Discurso no Senado Federal

OBSTACULOS ENFRENTADOS NA CONSECUÇÃO DO PROGRAMA DE DESENVOLVIMENTO DO CERRADO - PRODECER II.

Autor
Carlos Patrocínio (PFL - Partido da Frente Liberal/TO)
Nome completo: Carlos do Patrocinio Silveira
Casa
Senado Federal
Tipo
Discurso
Resumo por assunto
POLITICA AGRICOLA.:
  • OBSTACULOS ENFRENTADOS NA CONSECUÇÃO DO PROGRAMA DE DESENVOLVIMENTO DO CERRADO - PRODECER II.
Publicação
Publicação no DSF de 04/05/1999 - Página 9962
Assunto
Outros > POLITICA AGRICOLA.
Indexação
  • COMENTARIO, INEFICACIA, EXPLORAÇÃO, PRODUÇÃO AGRICOLA, REGIÃO NORTE, REGIÃO CENTRO OESTE.
  • CRITICA, SUPERIORIDADE, JUROS, BANCO DO BRASIL, COBRANÇA, PRODUTOR, PROGRAMA NIPO-BRASILEIRO DE DESENVOLVIMENTO DOS CERRADOS (PRODECER), INCENTIVO, INADIMPLENCIA.
  • SOLICITAÇÃO, SETOR, FINANÇAS, GOVERNO FEDERAL, REVISÃO, CRITERIOS, BANCO DO BRASIL.
  • COMENTARIO, ARTIGO DE IMPRENSA, JORNAL, GAZETA MERCANTIL, ESTADO DE SÃO PAULO (SP), PREVISÃO, CRISE, DIPLOMACIA, BRASIL, PAIS ESTRANGEIRO, JAPÃO, MOTIVO, DESCUMPRIMENTO, CRITERIOS, PROGRAMA.
  • COMENTARIO, IMPORTANCIA, PROGRAMA NIPO-BRASILEIRO DE DESENVOLVIMENTO DOS CERRADOS (PRODECER), DIFUSÃO, MODERNIZAÇÃO, TECNICAS AGRICOLAS, REFERENCIA, ESTADO DO TOCANTINS (TO).
  • CRITICA, POLITICA AGRICOLA, CARENCIA, PROJETO, AGRICULTURA, OBJETIVO, DESENVOLVIMENTO ECONOMICO, DESENVOLVIMENTO SOCIAL.

O SR. CARLOS PATROCÍNIO (PFL-TO. Pronuncia o seguinte discurso.

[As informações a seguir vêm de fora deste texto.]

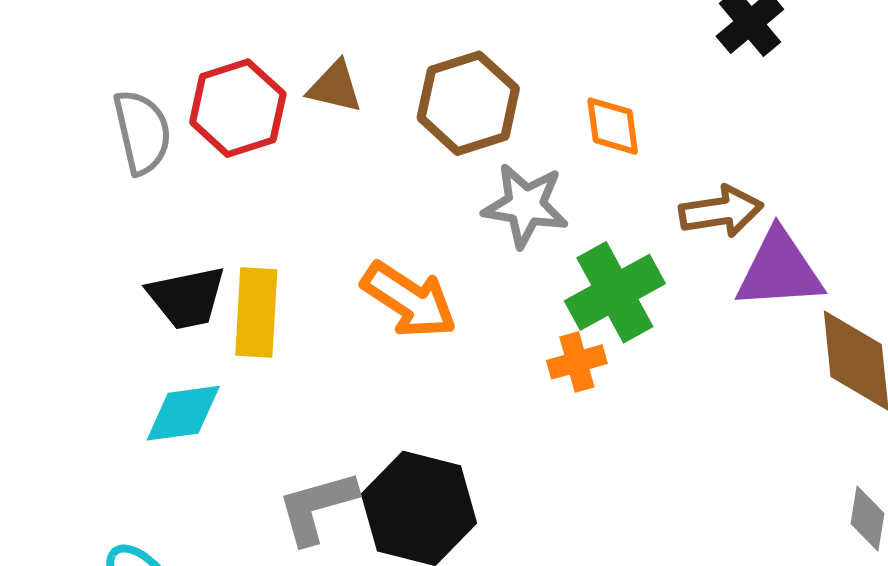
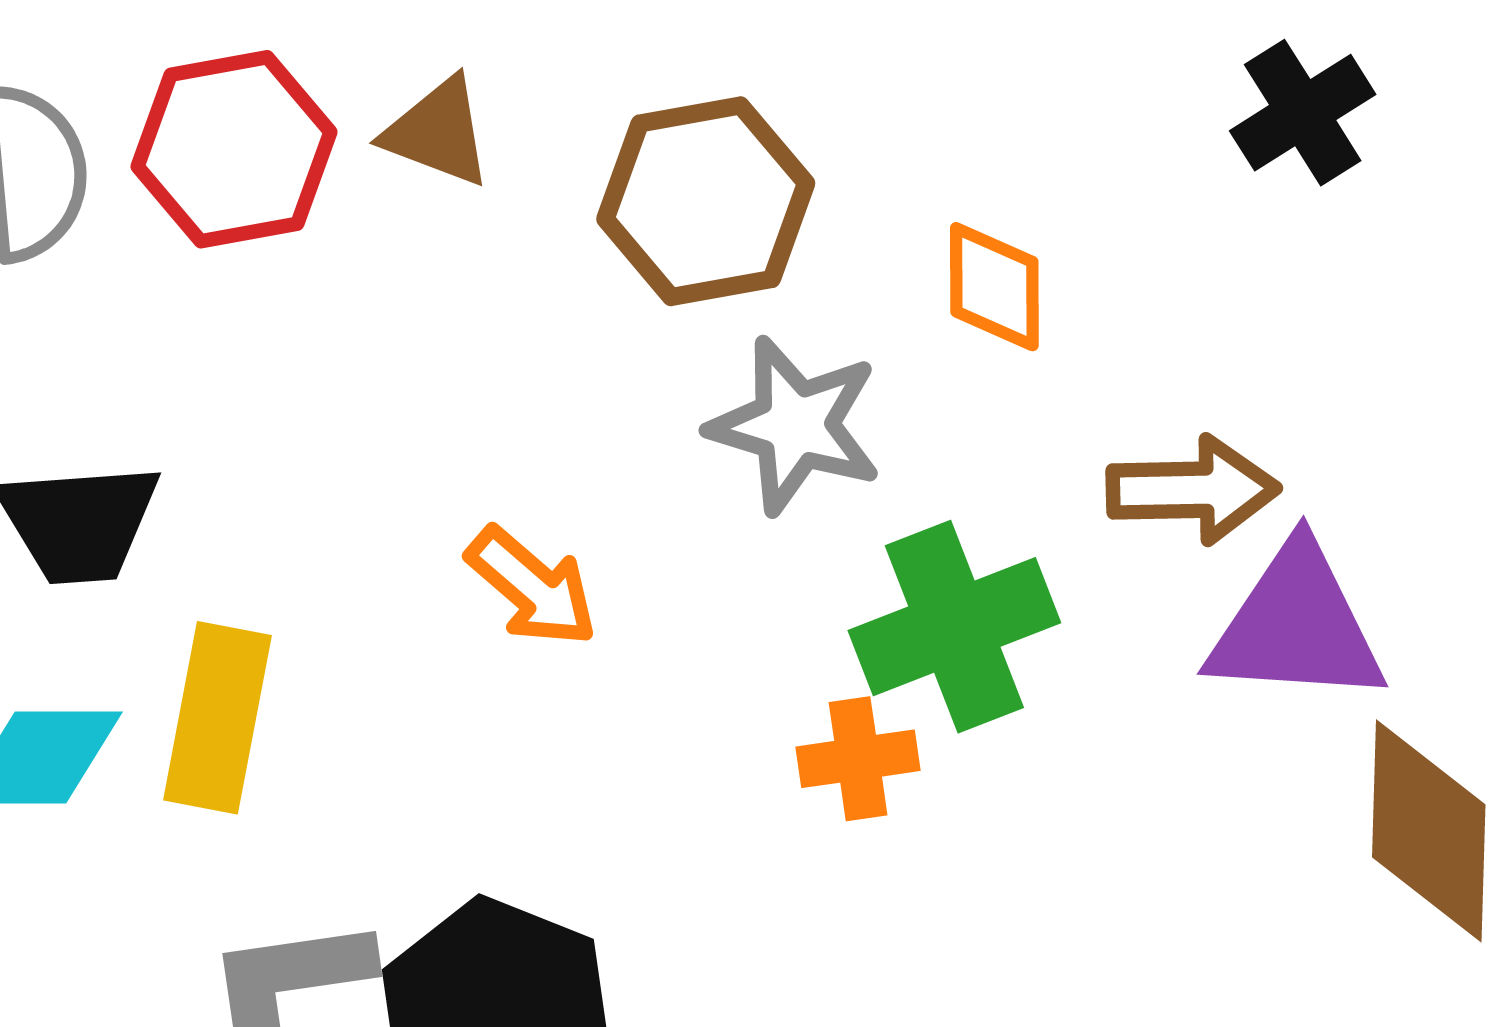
orange arrow: (409, 300) -> (532, 587), size x0.7
yellow rectangle: (256, 312) -> (217, 718), moved

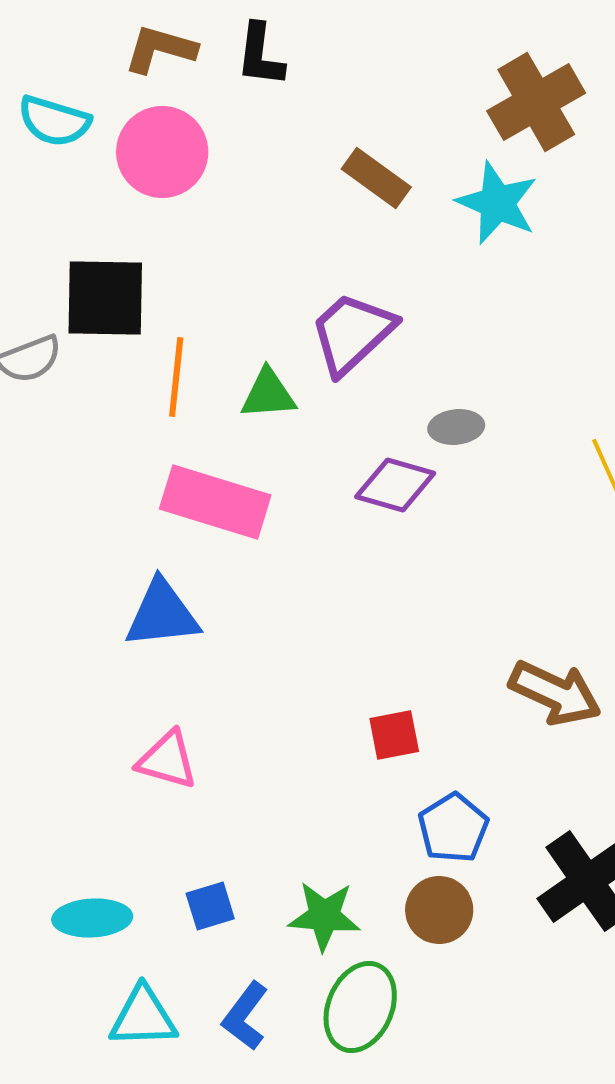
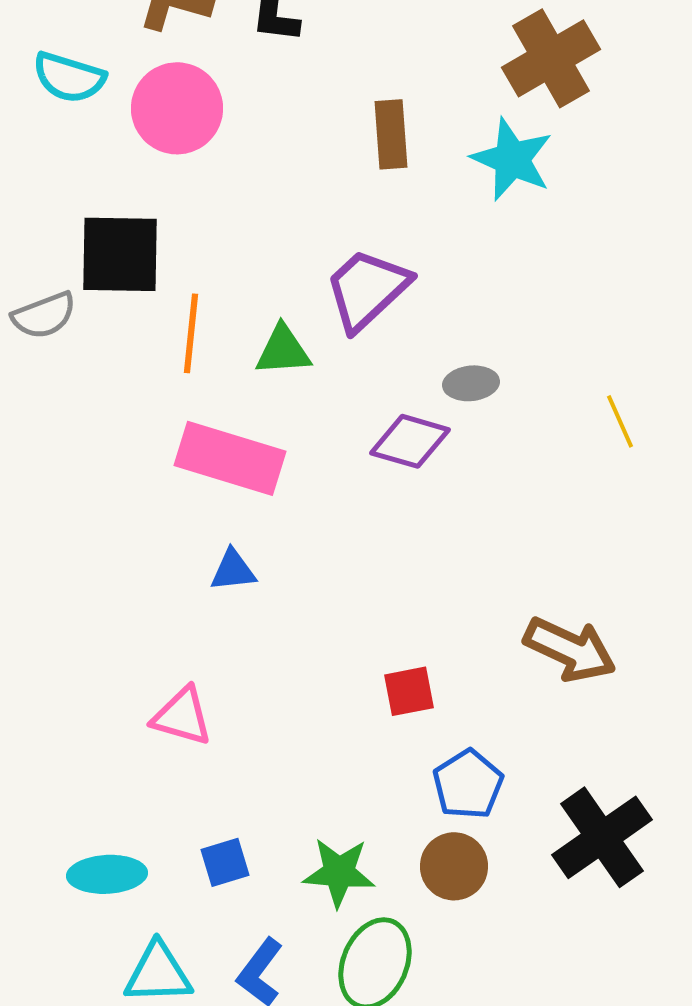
brown rectangle: (376, 178) -> (391, 134), turned 50
blue triangle: (162, 614) -> (233, 570), moved, size x0.6

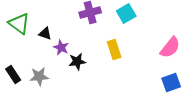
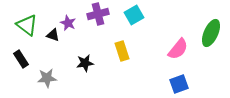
purple star: (61, 47) -> (68, 23), moved
black rectangle: (13, 74) -> (21, 59), moved

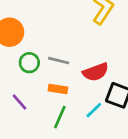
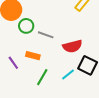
green circle: (29, 63) -> (26, 26), moved
orange rectangle: (58, 89) -> (33, 56), moved

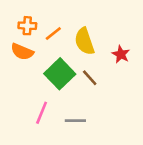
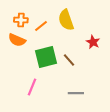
yellow semicircle: (84, 41) -> (66, 20), moved
green square: (60, 74) -> (46, 57), turned 30
gray line: (75, 121) -> (76, 93), moved

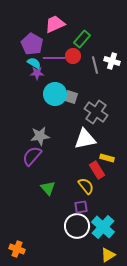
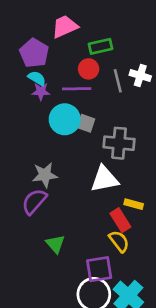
green rectangle: (82, 39) -> (100, 46), turned 36
purple line: (54, 58) -> (77, 89), moved
gray cross: (96, 112) -> (119, 143), turned -30
yellow semicircle: (86, 186) -> (119, 241), moved
purple square: (81, 207) -> (99, 269), size x1.5

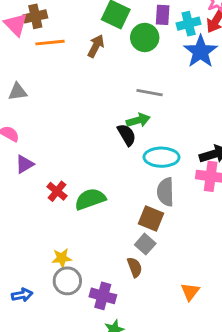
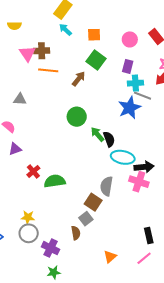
cyan cross: (189, 24) -> (135, 83), moved
green circle: (145, 37) -> (77, 117), moved
blue star: (201, 52) -> (130, 108), moved
gray line: (150, 93) -> (142, 96), moved
green arrow: (138, 120) -> (97, 134), turned -126
black semicircle: (127, 135) -> (109, 139), moved
cyan ellipse: (161, 157) -> (123, 157), moved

Sem revisão do orador.) - Sr. Presidente, Srªs e Srs. Senadores, a utilização do potencial agrícola das terras brasileiras é incipiente - é o que podemos constatar após esses quase cinco séculos de colonização. A discrepância mais acentuada entre o que é possível e o que está sendo praticado em termos de produção agrícola ocorre certamente nas áreas mais desabitadas do País, nas Regiões Norte e Centro-Oeste.  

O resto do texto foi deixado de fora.